◆ **Your assignment**
Could you copy exactly the lines from the start of the records through the one containing "variables.h (175, 554)", both included, and leave out the pictures?

[Stored data entries]

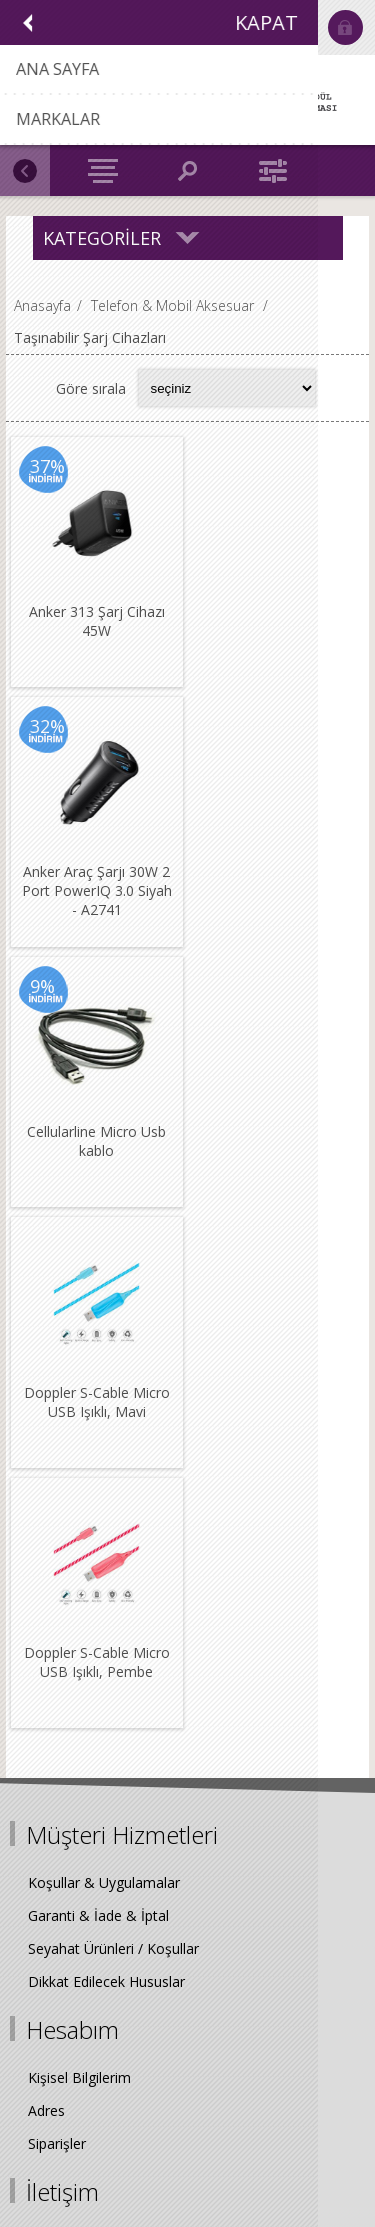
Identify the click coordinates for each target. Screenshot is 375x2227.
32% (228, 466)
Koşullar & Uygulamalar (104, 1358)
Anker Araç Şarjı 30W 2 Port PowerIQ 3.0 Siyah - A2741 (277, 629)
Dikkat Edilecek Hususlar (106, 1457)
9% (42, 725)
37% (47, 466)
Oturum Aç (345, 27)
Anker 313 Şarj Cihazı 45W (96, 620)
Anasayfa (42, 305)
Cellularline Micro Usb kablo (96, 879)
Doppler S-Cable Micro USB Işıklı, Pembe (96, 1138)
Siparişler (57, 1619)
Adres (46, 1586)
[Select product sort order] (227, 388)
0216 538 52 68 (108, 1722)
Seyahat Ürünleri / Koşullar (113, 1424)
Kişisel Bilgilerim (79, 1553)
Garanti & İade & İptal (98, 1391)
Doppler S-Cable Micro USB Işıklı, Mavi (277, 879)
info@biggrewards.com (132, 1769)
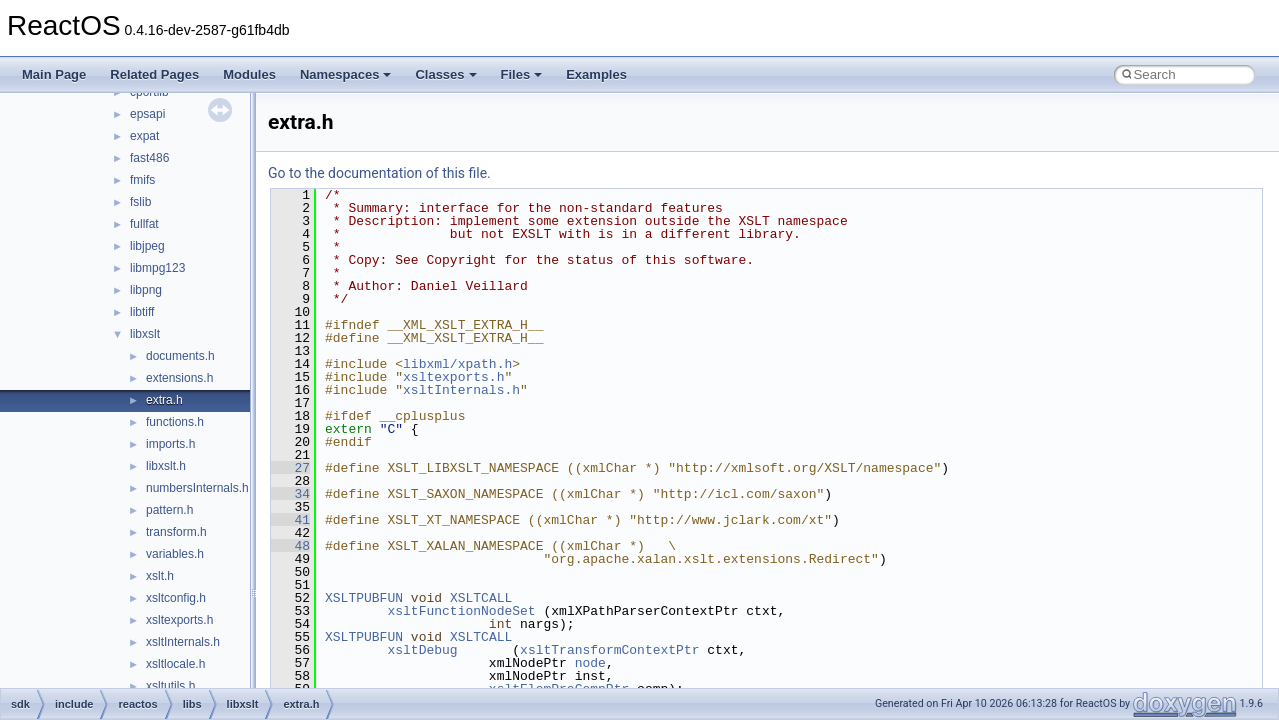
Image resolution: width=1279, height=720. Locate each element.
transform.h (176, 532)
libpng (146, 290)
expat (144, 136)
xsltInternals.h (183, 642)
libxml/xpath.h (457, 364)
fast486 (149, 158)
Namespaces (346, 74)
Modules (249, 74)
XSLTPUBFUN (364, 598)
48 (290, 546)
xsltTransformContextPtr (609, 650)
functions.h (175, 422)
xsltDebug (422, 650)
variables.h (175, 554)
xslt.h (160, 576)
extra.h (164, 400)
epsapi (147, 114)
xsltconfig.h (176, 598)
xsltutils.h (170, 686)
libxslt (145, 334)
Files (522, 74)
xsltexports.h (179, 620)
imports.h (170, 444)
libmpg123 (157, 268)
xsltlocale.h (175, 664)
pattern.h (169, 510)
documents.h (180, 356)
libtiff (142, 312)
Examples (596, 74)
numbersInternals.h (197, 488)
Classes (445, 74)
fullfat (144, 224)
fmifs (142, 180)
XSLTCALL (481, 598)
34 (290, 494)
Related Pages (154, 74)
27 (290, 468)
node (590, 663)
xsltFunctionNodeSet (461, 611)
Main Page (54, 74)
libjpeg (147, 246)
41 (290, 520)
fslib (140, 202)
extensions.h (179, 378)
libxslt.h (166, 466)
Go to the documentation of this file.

◆ **Answer to the problem**
Identify the click coordinates for each target. Screenshot is 375x2227.
32% (228, 466)
Koşullar & Uygulamalar (104, 1358)
Anker Araç Şarjı 30W 2 Port PowerIQ 3.0 Siyah - A2741 (277, 629)
Dikkat Edilecek Hususlar (106, 1457)
9% (42, 725)
37% (47, 466)
Oturum Aç (345, 27)
Anker 313 Şarj Cihazı 45W (96, 620)
Anasayfa (42, 305)
Cellularline Micro Usb kablo (96, 879)
Doppler S-Cable Micro USB Işıklı, Pembe (96, 1138)
Siparişler (57, 1619)
Adres (46, 1586)
[Select product sort order] (227, 388)
0216 538 52 68 (108, 1722)
Seyahat Ürünleri / Koşullar (113, 1424)
Kişisel Bilgilerim (79, 1553)
Garanti & İade & İptal (98, 1391)
Doppler S-Cable Micro USB Işıklı, Mavi (277, 879)
info@biggrewards.com (132, 1769)
Image resolution: width=1279, height=720. Locate each element.
transform.h (176, 532)
libpng (146, 290)
expat (144, 136)
xsltInternals.h (183, 642)
libxml/xpath.h (457, 364)
fast486 (149, 158)
Namespaces (346, 74)
Modules (249, 74)
XSLTPUBFUN (364, 598)
48 (290, 546)
xsltTransformContextPtr (609, 650)
functions.h (175, 422)
xsltDebug (422, 650)
variables.h (175, 554)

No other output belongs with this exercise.